The strait, a vital conduit for global energy supplies, has been largely blocked for more than seven weeks due to Iran’s threat to ship, which it lifted briefly but then reimposed after President Trump imposed a U.S. military blockade of Iranian ports and ships. Both sides have been intercepting vessels in tit-for-tat brinkmanship in the run-up to a possible second round of direct peace talks in Pakistan.

In the IRGC video posted Wednesday, masked fighters speed toward the colossal container ship MSC-Francesca in a gun boat and climb a ladder – rifles slung over their backs – up its hull.

An image taken from video posted online by Iran’s state-run Press TV network on April 23, 2026, shows what the outlet said were Islamic Revolutionary Guard Corps forces boarding the container ship MSC-Francesca to seize the vessel in the Strait of Hormuz the previous day. CBS News has not independently verified the video.

Iranian state media


The video then shows another so-called “fast-boat” laden with soldiers approaching the cargo ship Epaminodes, followed by clips of IRGC fighters on board a ship, opening a door and walking up stairs, rifles raised, though it is not clear which vessel they are on.

Earlier in the week, the U.S. military’s Central Command released two videos of American forces intercepting an Iranian-flagged cargo ship in the region as part of its blockade.

 

Israel and Lebanon due to hold peace talks Thursday with fragile ceasefire hanging in the balance

 Ambassadors from Israel and Lebanon are set to meet in Washington on Thursday to hold a second round of peace talks, with their tenuous 10-day ceasefire currently due to expire over the weekend.

The Israeli army and Iran-backed militia Hezbollah have accused each other of breaching the truce almost since it began. The Lebanese national news agency reported Wednesday that Israeli strikes had killed two people, adding to the more than 2,000 killed by Israel since early March, according to health authorities.

Israeli officials say Hezbollah has killed 23 people since the IDF assault on the group intensified in tandem with the war in Iran.

The initial U.S.-brokered ceasefire began on April 16 at 1700ET.

 

Paramedics recover body of Lebanese journalist hours after Israeli airstrike in southern Lebanon

The body of a Lebanese journalist killed in an Israeli airstrike on southern Lebanon on Wednesday has been pulled from under the rubble hours after the attack.

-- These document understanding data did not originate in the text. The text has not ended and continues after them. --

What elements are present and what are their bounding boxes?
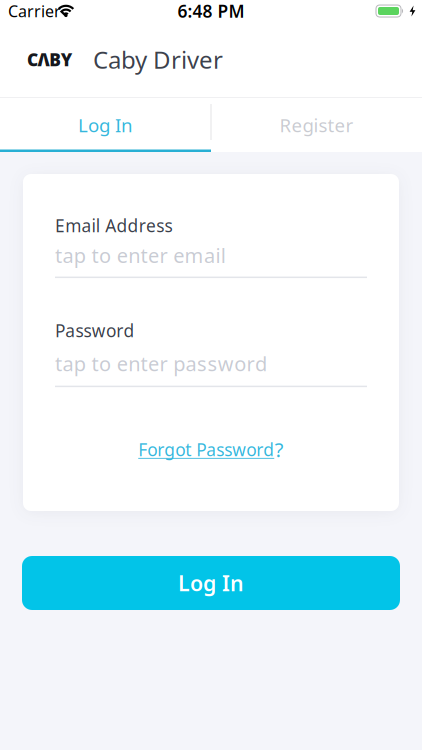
staticText: Log In bbox=[78, 113, 133, 137]
button[interactable]: tap to enter password bbox=[55, 350, 367, 387]
staticText: CΛBY bbox=[27, 48, 73, 71]
staticText: Email Address bbox=[55, 214, 172, 237]
staticText: ? bbox=[275, 436, 284, 463]
staticText: tap to enter email bbox=[55, 242, 226, 269]
staticText: Carrier bbox=[8, 0, 61, 22]
staticText: Forgot Password bbox=[138, 438, 274, 461]
staticText: Log In bbox=[178, 569, 244, 597]
button[interactable]: Register bbox=[211, 98, 422, 152]
staticText: 6:48 PM bbox=[178, 0, 244, 22]
staticText: Password bbox=[55, 319, 134, 342]
staticText: Register bbox=[280, 113, 354, 137]
button[interactable]: Log In bbox=[0, 98, 211, 152]
staticText: tap to enter password bbox=[55, 350, 267, 377]
button[interactable]: Log In bbox=[22, 556, 400, 610]
staticText: Caby Driver bbox=[93, 44, 223, 76]
button[interactable]: tap to enter email bbox=[55, 242, 367, 278]
button[interactable]: Forgot Password bbox=[138, 436, 284, 463]
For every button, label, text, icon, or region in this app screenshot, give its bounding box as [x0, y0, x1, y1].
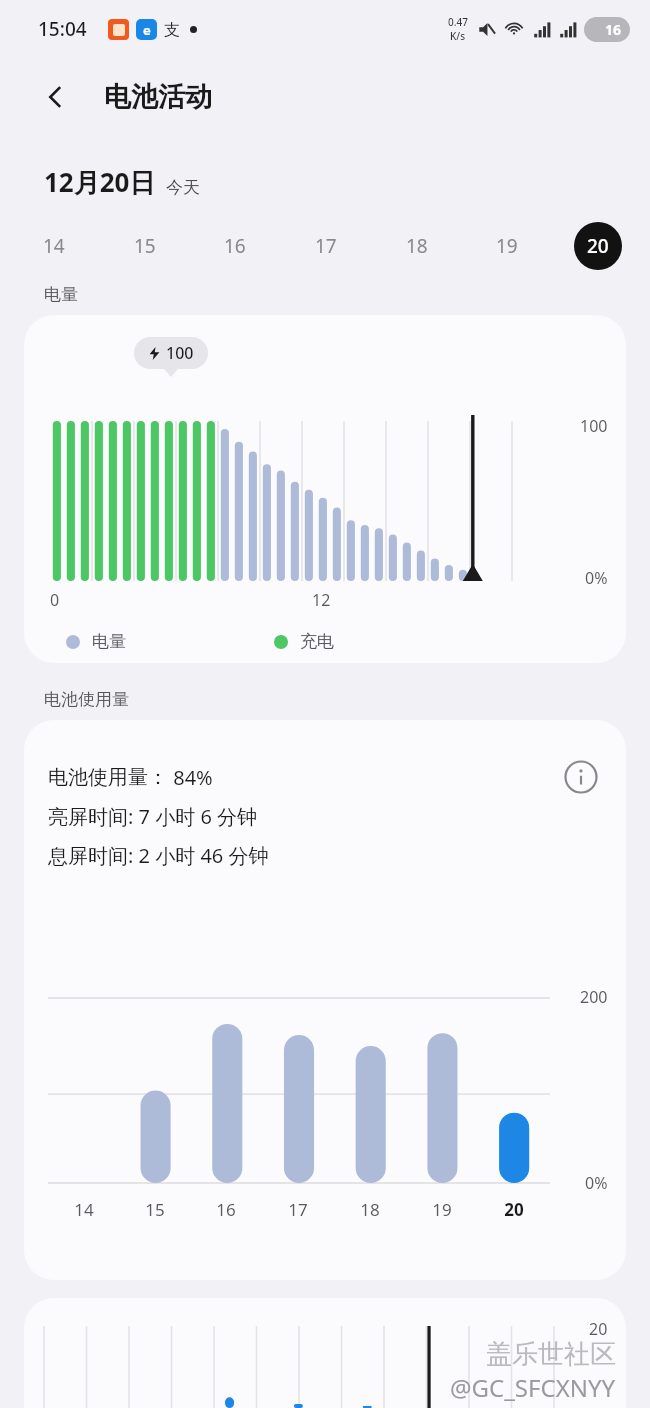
staticText: 15 [134, 233, 156, 259]
staticText: 16 [224, 233, 246, 259]
staticText: 今天 [166, 177, 200, 198]
button[interactable]: 20 [24, 1298, 626, 1408]
staticText: 0.47 [448, 15, 468, 29]
button[interactable]: 20 [574, 222, 622, 270]
staticText: 电池使用量 [44, 689, 129, 710]
button[interactable]: 返回 [34, 75, 78, 119]
staticText: 16 [605, 20, 622, 39]
staticText: 0% [585, 1172, 608, 1194]
staticText: 15:04 [38, 16, 87, 42]
staticText: 电量 [44, 284, 78, 305]
staticText: K/s [450, 29, 466, 43]
staticText: 14 [74, 1198, 94, 1221]
staticText: 盖乐世社区 [486, 1338, 616, 1371]
staticText: 12 [312, 589, 331, 611]
staticText: 17 [315, 233, 337, 259]
staticText: 84% [168, 764, 213, 791]
staticText: 19 [432, 1198, 452, 1221]
button[interactable]: 电池使用量： [24, 720, 626, 1280]
staticText: 0 [50, 589, 60, 611]
button[interactable]: 17 [302, 222, 350, 270]
button[interactable]: 14 [30, 222, 78, 270]
staticText: 亮屏时间: 7 小时 6 分钟 [48, 803, 258, 830]
staticText: 20 [504, 1198, 524, 1221]
button[interactable]: 18 [393, 222, 441, 270]
staticText: 16 [216, 1198, 236, 1221]
button[interactable]: 100 [24, 315, 626, 663]
staticText: 200 [580, 986, 608, 1008]
button[interactable]: 19 [483, 222, 531, 270]
staticText: 100 [166, 342, 194, 364]
staticText: 19 [496, 233, 518, 259]
button[interactable]: 15 [121, 222, 169, 270]
staticText: @GC_SFCXNYY [450, 1371, 616, 1404]
button[interactable]: 16 [211, 222, 259, 270]
staticText: 20 [589, 1318, 608, 1340]
staticText: 100 [580, 415, 608, 437]
staticText: 支 [164, 20, 180, 40]
button[interactable]: 信息 [560, 756, 602, 798]
staticText: 12月20日 [44, 164, 156, 200]
staticText: 20 [587, 233, 609, 259]
staticText: 电池使用量： [48, 765, 168, 790]
staticText: 14 [43, 233, 65, 259]
staticText: e [143, 21, 151, 39]
staticText: 18 [406, 233, 428, 259]
staticText: 电量 [92, 631, 126, 652]
staticText: 17 [288, 1198, 308, 1221]
staticText: 电池活动 [104, 80, 212, 114]
staticText: 0% [585, 567, 608, 589]
staticText: 18 [360, 1198, 380, 1221]
staticText: 充电 [300, 631, 334, 652]
staticText: 15 [145, 1198, 165, 1221]
staticText: 息屏时间: 2 小时 46 分钟 [48, 842, 269, 869]
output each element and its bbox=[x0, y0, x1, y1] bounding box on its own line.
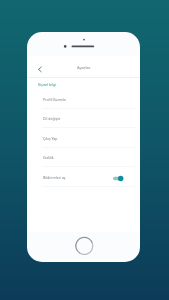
staticText: Gizlilik bbox=[43, 155, 54, 160]
staticText: Bildirimleri aç bbox=[43, 175, 66, 180]
button[interactable]: Gizlilik bbox=[27, 147, 140, 167]
staticText: Profil Düzenle bbox=[43, 97, 66, 102]
button[interactable]: Dil değiştir bbox=[27, 108, 140, 128]
button[interactable]: Çıkış Yap bbox=[27, 128, 140, 148]
staticText: Dil değiştir bbox=[43, 116, 61, 121]
button[interactable]: Profil Düzenle bbox=[27, 89, 140, 109]
button[interactable]: Bildirimleri aç bbox=[27, 167, 140, 187]
button[interactable]: Back bbox=[33, 62, 46, 77]
staticText: Çıkış Yap bbox=[43, 136, 58, 141]
staticText: Ayarlar bbox=[77, 65, 91, 70]
staticText: Kişisel bilgi bbox=[38, 82, 57, 87]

The daily Al-Akhbar newspaper confirmed that its reporter, Amal Khalil, was killed in the strike on the southern village of al-Tiri.

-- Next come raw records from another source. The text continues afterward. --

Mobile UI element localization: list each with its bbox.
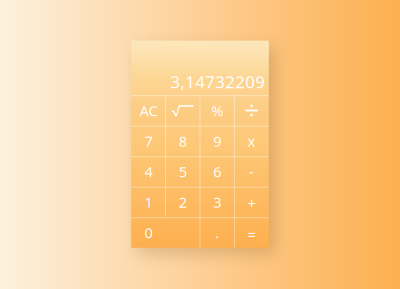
button[interactable]: %: [200, 95, 234, 126]
staticText: =: [248, 224, 256, 244]
staticText: 8: [179, 131, 187, 151]
staticText: -: [249, 162, 254, 182]
button[interactable]: 9: [200, 126, 234, 156]
staticText: 5: [179, 162, 187, 182]
button[interactable]: 2: [166, 187, 200, 217]
staticText: 4: [144, 162, 152, 182]
button[interactable]: 8: [166, 126, 200, 156]
staticText: 7: [144, 131, 152, 151]
button[interactable]: -: [234, 156, 269, 187]
staticText: x: [248, 131, 256, 151]
staticText: .: [215, 223, 219, 243]
button[interactable]: .: [200, 217, 234, 248]
button[interactable]: 1: [131, 187, 166, 217]
staticText: 2: [179, 192, 187, 212]
button[interactable]: +: [234, 187, 269, 217]
staticText: 0: [144, 223, 152, 243]
staticText: 9: [213, 131, 221, 151]
button[interactable]: 5: [166, 156, 200, 187]
button[interactable]: AC: [131, 95, 166, 126]
staticText: 3: [213, 192, 221, 212]
button[interactable]: x: [234, 126, 269, 156]
staticText: %: [211, 100, 223, 120]
button[interactable]: 7: [131, 126, 166, 156]
button[interactable]: =: [234, 217, 269, 248]
staticText: 1: [144, 192, 152, 212]
staticText: 3,14732209: [170, 70, 265, 93]
button[interactable]: 4: [131, 156, 166, 187]
button[interactable]: 0: [131, 217, 200, 248]
button[interactable]: Square root: [166, 95, 200, 126]
staticText: 6: [213, 162, 221, 182]
staticText: AC: [139, 100, 157, 120]
button[interactable]: 6: [200, 156, 234, 187]
button[interactable]: 3: [200, 187, 234, 217]
button[interactable]: Divide: [234, 95, 269, 126]
staticText: +: [248, 193, 256, 213]
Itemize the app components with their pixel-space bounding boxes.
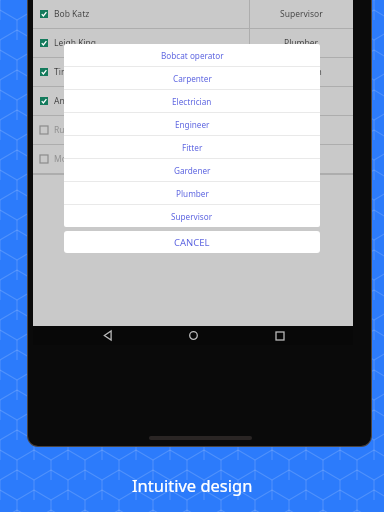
staticText: Intuitive design <box>132 474 253 496</box>
staticText: Bob Katz <box>54 8 90 20</box>
staticText: Plumber <box>284 37 319 49</box>
staticText: Electrician <box>281 66 322 78</box>
staticText: Anna Bell <box>54 95 92 107</box>
staticText: Gardener <box>282 153 320 165</box>
staticText: Carpenter <box>173 73 212 84</box>
button[interactable]: Bobcat operator <box>64 44 320 66</box>
staticText: Supervisor <box>280 8 323 20</box>
button[interactable]: Anna Bell <box>33 87 353 115</box>
staticText: Leigh King <box>54 37 97 49</box>
staticText: Russ Hall <box>54 124 91 136</box>
staticText: Fitter <box>290 124 312 136</box>
button[interactable]: Supervisor <box>64 205 320 227</box>
button[interactable]: Back <box>94 326 120 345</box>
staticText: Electrician <box>172 96 212 107</box>
staticText: Engineer <box>175 119 210 130</box>
button[interactable]: Tim Lee <box>33 58 353 86</box>
staticText: Fitter <box>182 142 203 153</box>
staticText: Bobcat operator <box>161 50 224 61</box>
button[interactable]: Recent apps <box>267 326 293 345</box>
button[interactable]: Leigh King <box>33 29 353 57</box>
button[interactable]: Plumber <box>64 182 320 204</box>
button[interactable]: Russ Hall <box>33 116 353 144</box>
button[interactable]: Bob Katz <box>33 0 353 28</box>
button[interactable]: Engineer <box>64 113 320 135</box>
staticText: CANCEL <box>174 236 210 249</box>
button[interactable]: Fitter <box>64 136 320 158</box>
button[interactable]: Gardener <box>64 159 320 181</box>
button[interactable]: Carpenter <box>64 67 320 89</box>
button[interactable]: CANCEL <box>64 231 320 253</box>
staticText: Tim Lee <box>54 66 86 78</box>
staticText: Plumber <box>176 188 209 199</box>
staticText: Gardener <box>174 165 211 176</box>
staticText: Moe Dunn <box>54 153 96 165</box>
button[interactable]: Moe Dunn <box>33 145 353 173</box>
button[interactable]: Home <box>180 326 206 345</box>
button[interactable]: Electrician <box>64 90 320 112</box>
staticText: Supervisor <box>171 211 213 222</box>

Information Minister Paul Morcos also confirmed Khalil’s death.

Khalil had been covering the Israel-Hezbollah war since it started in October 2023 and had been reporting from different parts of southern Lebanon on the hostilities.

Earlier on Wednesday, Reporters Without Borders, or RSF, called on the international community to immediately pressure the Israeli army to allow the rescue of Khalil.

 

John Phelan out as Navy secretary in latest high-profile Trump administration departure

Navy Secretary John Phelan is leaving his role effective immediately, chief Pentagon spokesman Sean Parnell said Wednesday.

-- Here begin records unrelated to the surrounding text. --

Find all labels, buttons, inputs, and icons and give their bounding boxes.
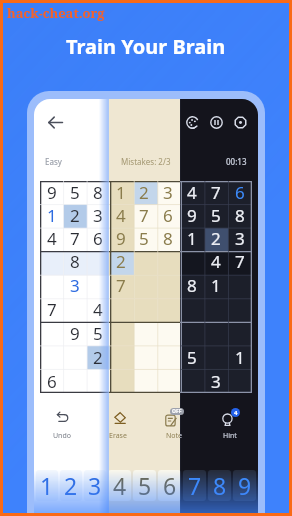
button[interactable]: 2	[86, 345, 109, 369]
button[interactable]: 2	[109, 250, 132, 273]
button[interactable]: 8	[156, 227, 180, 250]
button[interactable]: 1	[36, 470, 58, 501]
button[interactable]: 2	[109, 250, 132, 273]
button[interactable]: 9	[109, 227, 132, 250]
button[interactable]: 6	[86, 227, 109, 250]
button[interactable]: 1	[228, 345, 252, 369]
button[interactable]: 6	[156, 204, 180, 227]
button[interactable]: 6	[86, 227, 109, 250]
button[interactable]: 9	[40, 181, 63, 204]
button[interactable]: 4	[204, 250, 228, 273]
button[interactable]: 4	[202, 404, 258, 444]
button[interactable]: 7	[183, 470, 206, 501]
button[interactable]: 4	[204, 250, 228, 273]
button[interactable]: 3	[156, 181, 180, 204]
button[interactable]: 8	[180, 273, 204, 297]
button[interactable]	[63, 369, 86, 393]
button[interactable]: 1	[204, 273, 228, 297]
button[interactable]	[132, 273, 156, 297]
button[interactable]: 5	[132, 227, 156, 250]
button[interactable]	[109, 321, 132, 345]
button[interactable]: 8	[208, 470, 231, 501]
button[interactable]	[228, 369, 252, 393]
button[interactable]: 4	[109, 204, 132, 227]
button[interactable]: 2	[204, 227, 228, 250]
button[interactable]	[180, 369, 204, 393]
button[interactable]: 8	[156, 227, 180, 250]
button[interactable]: 7	[228, 250, 252, 273]
button[interactable]: 9	[109, 227, 132, 250]
button[interactable]: 8	[180, 273, 204, 297]
button[interactable]: Theme	[182, 112, 202, 132]
button[interactable]	[204, 321, 228, 345]
button[interactable]	[132, 369, 156, 393]
button[interactable]	[132, 345, 156, 369]
button[interactable]	[86, 273, 109, 297]
button[interactable]: 9	[109, 227, 132, 250]
button[interactable]	[180, 297, 204, 321]
button[interactable]: 8	[208, 470, 231, 501]
button[interactable]: 7	[63, 227, 86, 250]
button[interactable]: 5	[86, 321, 109, 345]
button[interactable]: 6	[158, 470, 181, 501]
button[interactable]	[40, 321, 63, 345]
button[interactable]: 2	[132, 181, 156, 204]
button[interactable]: 5	[204, 204, 228, 227]
button[interactable]	[180, 250, 204, 273]
button[interactable]	[132, 321, 156, 345]
button[interactable]: 9	[63, 321, 86, 345]
button[interactable]	[40, 321, 63, 345]
button[interactable]: 4	[86, 297, 109, 321]
button[interactable]	[86, 369, 109, 393]
button[interactable]: 6	[40, 369, 63, 393]
button[interactable]	[63, 297, 86, 321]
button[interactable]	[228, 273, 252, 297]
button[interactable]: 9	[233, 470, 256, 501]
button[interactable]: Pause	[206, 112, 226, 132]
button[interactable]: 1	[40, 204, 63, 227]
button[interactable]: 4	[108, 470, 131, 501]
button[interactable]: 3	[84, 470, 106, 501]
button[interactable]	[86, 250, 109, 273]
button[interactable]: 6	[40, 369, 63, 393]
button[interactable]	[156, 369, 180, 393]
button[interactable]: 1	[109, 181, 132, 204]
button[interactable]	[132, 273, 156, 297]
button[interactable]	[156, 345, 180, 369]
button[interactable]: 8	[63, 250, 86, 273]
button[interactable]: 5	[63, 181, 86, 204]
button[interactable]	[109, 297, 132, 321]
button[interactable]	[156, 321, 180, 345]
button[interactable]: 9	[233, 470, 256, 501]
button[interactable]	[86, 250, 109, 273]
button[interactable]: 1	[204, 273, 228, 297]
button[interactable]	[40, 273, 63, 297]
button[interactable]	[109, 345, 132, 369]
button[interactable]	[86, 369, 109, 393]
button[interactable]	[156, 369, 180, 393]
button[interactable]	[204, 345, 228, 369]
button[interactable]: 3	[204, 369, 228, 393]
button[interactable]: 2	[86, 345, 109, 369]
button[interactable]: 4	[202, 404, 258, 444]
button[interactable]	[132, 321, 156, 345]
button[interactable]	[86, 273, 109, 297]
button[interactable]: 4	[40, 227, 63, 250]
button[interactable]: 2	[109, 250, 132, 273]
button[interactable]: 5	[204, 204, 228, 227]
button[interactable]: 1	[109, 181, 132, 204]
button[interactable]: 4	[40, 227, 63, 250]
button[interactable]: 9	[40, 181, 63, 204]
button[interactable]: Theme	[182, 112, 202, 132]
button[interactable]	[40, 321, 63, 345]
button[interactable]	[40, 345, 63, 369]
button[interactable]	[132, 250, 156, 273]
button[interactable]: 6	[158, 470, 181, 501]
button[interactable]: Settings	[230, 112, 250, 132]
button[interactable]	[228, 321, 252, 345]
button[interactable]: Pause	[206, 112, 226, 132]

The Navy’s new acting civilian leader will be Undersecretary of the Navy Hung Cao, according to Parnell. Cao is a Navy veteran who ran for Senate in 2024 as the GOP’s nominee in Virginia, losing to Democratic Sen. Tim Kaine.

The Department of the Navy — which oversees naval forces and the Marine Corps — is losing its top civilian official while the Navy plays a key role in the war with Iran. 

A temporary ceasefire between the U.S. and Iran has been in place for about two weeks, but the U.S. has continued enforcing a naval blockade on Iranian ports at President Trump’s direction. The president and other administration officials have also suggested that the Navy could offer escorts to oil tankers in the Strait of Hormuz at some point.

Phelan is the latest high-profile official to depart the federal government in recent months.

Read more here.

 

U.S. forces direct 2 more vessels to turn around as part of blockade, CENTCOM says

U.S. Central Command said Wednesday night that U.S. forces have directed a total of 31 vessels to turn around or return to port as part of the blockade against Iran. That’s two more from the previous tally CENTCOM had sent out earlier in the day.